Gary Day on victims of the credit crisis, women on top, glamorous historians and a bit of Strictly escapism

October 23, 2008

The credit crisis must be serious. The BBC put on a special edition of Panorama to discuss it. "Britain in the Red" (Thursday 8pm) replaced the scheduled programme, "The Planners are Coming". Was that wise? They, not a bunch of economists, might have rescued us from this debacle.

Every day there are 123 repossessions and 301 bankruptcies. But these are just statistics. "Let's see what this means," said Jeremy Vine, who fronted the programme, to "ordinary people". It was much easier to feel sorry for Malcolm Poole, whose small brick-building business had gone bust, than for Graham Middleton, who was playing golf at the same time as he was bewailing the declining return on his investments.

But where were the ordinary people? Not the chap getting out of a Rolls-Royce, surely? No, that was Sir Alan Sugar. What did he have to say that might help Mr Poole? Sir Alan looked lost for words. "Hang on in there and hope," he said eventually.
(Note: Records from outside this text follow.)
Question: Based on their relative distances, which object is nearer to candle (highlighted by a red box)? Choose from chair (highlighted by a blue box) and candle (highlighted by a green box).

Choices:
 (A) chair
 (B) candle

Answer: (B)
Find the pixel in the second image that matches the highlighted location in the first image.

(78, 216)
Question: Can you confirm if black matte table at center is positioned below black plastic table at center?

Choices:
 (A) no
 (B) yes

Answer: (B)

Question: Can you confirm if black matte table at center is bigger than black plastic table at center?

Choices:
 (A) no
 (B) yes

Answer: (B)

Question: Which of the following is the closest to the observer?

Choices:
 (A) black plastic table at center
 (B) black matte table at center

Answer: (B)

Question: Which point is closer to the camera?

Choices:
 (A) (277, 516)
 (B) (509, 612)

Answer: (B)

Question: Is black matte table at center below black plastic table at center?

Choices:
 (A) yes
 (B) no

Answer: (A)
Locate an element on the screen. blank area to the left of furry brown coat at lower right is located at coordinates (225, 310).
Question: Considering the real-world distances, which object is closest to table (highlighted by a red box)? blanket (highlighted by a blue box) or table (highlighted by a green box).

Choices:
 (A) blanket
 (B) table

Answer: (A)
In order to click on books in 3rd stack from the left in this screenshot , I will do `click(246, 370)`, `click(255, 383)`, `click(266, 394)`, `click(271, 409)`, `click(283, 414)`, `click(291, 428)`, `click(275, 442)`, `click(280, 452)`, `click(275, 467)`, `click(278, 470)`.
Realising that the nation might expect something more from the boss of The Apprentice, Sir Alan suggested that Mr Poole might like to liquidate his own company.
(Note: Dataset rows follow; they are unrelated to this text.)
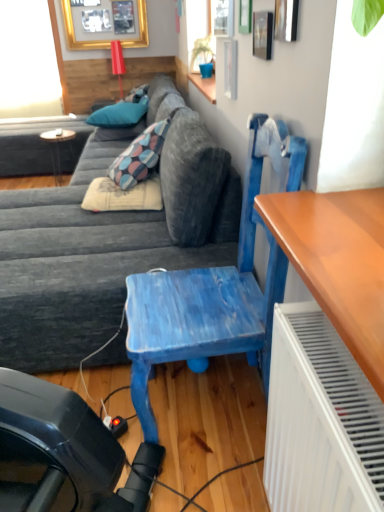 Question: Is clear glass window at upper center at the left side of wooden round table at left?

Choices:
 (A) yes
 (B) no

Answer: (B)

Question: From the image's perspective, is clear glass window at upper center below wooden round table at left?

Choices:
 (A) no
 (B) yes

Answer: (A)

Question: Is the depth of clear glass window at upper center greater than that of wooden round table at left?

Choices:
 (A) yes
 (B) no

Answer: (B)

Question: Considering the relative sizes of clear glass window at upper center and wooden round table at left in the image provided, is clear glass window at upper center thinner than wooden round table at left?

Choices:
 (A) yes
 (B) no

Answer: (A)

Question: Can you confirm if clear glass window at upper center is taller than wooden round table at left?

Choices:
 (A) yes
 (B) no

Answer: (B)

Question: Is teal fabric pillow at upper center, the 2th pillow positioned from the front, inside or outside of textured gray couch at center?

Choices:
 (A) inside
 (B) outside

Answer: (B)

Question: Considering the positions of teal fabric pillow at upper center, the second pillow positioned from the back, and textured gray couch at center in the image, is teal fabric pillow at upper center, the second pillow positioned from the back, bigger or smaller than textured gray couch at center?

Choices:
 (A) big
 (B) small

Answer: (B)

Question: Considering their positions, is teal fabric pillow at upper center, positioned as the 3th pillow in bottom-to-top order, located in front of or behind textured gray couch at center?

Choices:
 (A) front
 (B) behind

Answer: (B)

Question: Is point click(x=107, y=119) closer or farther from the camera than point click(x=228, y=205)?

Choices:
 (A) farther
 (B) closer

Answer: (A)

Question: Considering the positions of wooden round table at left and teal fabric pillow at upper center, the second pillow positioned from the back, in the image, is wooden round table at left taller or shorter than teal fabric pillow at upper center, the second pillow positioned from the back,?

Choices:
 (A) short
 (B) tall

Answer: (B)

Question: Is point (56, 151) positioned closer to the camera than point (139, 108)?

Choices:
 (A) farther
 (B) closer

Answer: (A)

Question: Based on their sizes in the image, would you say wooden round table at left is bigger or smaller than teal fabric pillow at upper center, the 2th pillow positioned from the front?

Choices:
 (A) big
 (B) small

Answer: (B)

Question: From a real-world perspective, relative to teal fabric pillow at upper center, the second pillow positioned from the back, is wooden round table at left vertically above or below?

Choices:
 (A) above
 (B) below

Answer: (B)

Question: From a real-world perspective, is green matte plant at upper center above or below transparent glass window screen at upper left?

Choices:
 (A) below
 (B) above

Answer: (B)

Question: From the image's perspective, is green matte plant at upper center above or below transparent glass window screen at upper left?

Choices:
 (A) above
 (B) below

Answer: (B)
It's a mystery, when we have men such as Sir Alan who know so much about business, why we are in this mess. Journalist and commentator Will Hutton was on hand to explain. Greed, market fundamentalism and lack of regulation. Not to mention all those loans. Apparently, we borrow £2.28 million every day, so is it our fault that the economy is melting faster than the Larsen ice shelf?

Vine put the Lennon family from Wales in the dock. Squashed on the sofa in their small sitting room they confessed to buying a juicer that they don't use very much. "What about the neighbours?" demanded Vine. Were they making improvements to their house or going away on holiday? Didn't they realise that their extravagance had put honest bankers out of work? The family, even baby Oscar, hung their heads in shame.

The experts agreed that the crisis had been caused by too much borrowing. So what was the solution? "The banks must start lending again," said Michael Coogan from the Council of Mortgage Lenders. "Banks must lend again," agreed Will Hutton. "We have taken decisive action so lending will start again," said Treasury Minister Stephen Timms, looking and sounding like a self-conscious sixth-former.

The pressing issue on When Women Rule the World (Channel 4, Thursday 11.10pm) was which man had sabotaged the aqueduct. The programme is filmed on a Caribbean island whose residents probably fled when the contestants arrived. There don't appear to be any mirrors on the island, which may be why the men turned to vandalism.

Queen Christine and her court were determined to discover the culprit. Firstly, they used their feminine wiles, but this elicited nothing, which must have been galling. Secondly, they summoned the men one at a time and collectively berated them. Ed, who was last seen hosing himself down in a pair of Y-fronts, cracked first and named the evil-doer.

The men are on the island to serve the women and learn about themselves. The women are there to eliminate them. Each week, the man who has not been sufficiently attentive or who has failed to achieve enlightenment is sacrificed. Not literally - there are still a few taboos reality TV has yet to break.

The rapper G-Range came close, but was saved by his insight that the world wouldn't exist if it weren't for women. Instead it was A. J., a Bollywood actor, who had to make the long swim back to civilisation.

It was difficult to decide whether Kate Williams, presenter of Young Victoria (BBC Two, Saturday 8.10pm), was more interested in her subject or in modelling new outfits. Each scene seemed to demand a change of clothing. What the Pre-Raphaelite Kate was going to appear in next was nearly as riveting as what she had to say about Victoria, a woman who did indeed rule the world, although first she had to break with her ambitious mother.

Strictly Come Dancing (BBC One, Saturday 6.40pm) provides the sort of escapism we are told we need in a recession. Malcolm Poole will cheer up enormously when he sees political journalist John Sergeant in sparkling purple braces, then. The audience applauded anyone who didn't fall over. A contestant called Jodie Kidd - a one-time supermodel, they tell me - said she wanted to do well for the British public because they voted for her. It would be nice to hear that from the politicians and bankers.